### Task requirements
The whole listing that follows, pictures excepted, should be printed again exactly as given.

----------------

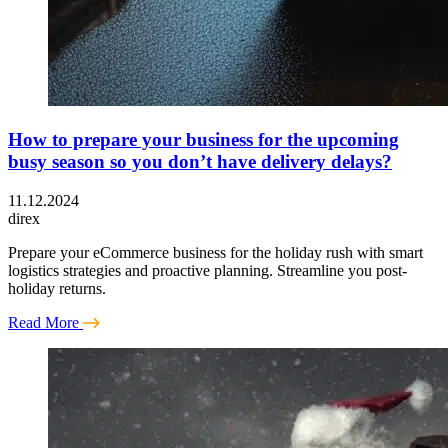
How to prepare your business for the upcoming
busy season so you don’t have delivery delays?
11.12.2024
direx
Prepare your eCommerce business for the holiday rush with smart
logistics strategies and proactive planning. Streamline you post-
holiday returns.
Read More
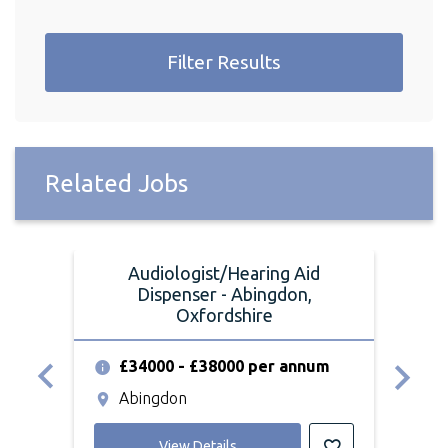
Filter Results
Related Jobs
Audiologist/Hearing Aid
A
Dispenser - Abingdon,
Oxfordshire
£
£34000 - £38000 per annum
O
Abingdon
View Details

----------------

### Solution for this exercise
How to prepare your business for the upcoming
busy season so you don’t have delivery delays?
11.12.2024
direx
Prepare your eCommerce business for the holiday rush with smart
logistics strategies and proactive planning. Streamline you post-
holiday returns.
Read More
Filter Results
Related Jobs
Audiologist/Hearing Aid
A
Dispenser - Abingdon,
Oxfordshire
£
£34000 - £38000 per annum
O
Abingdon
View Details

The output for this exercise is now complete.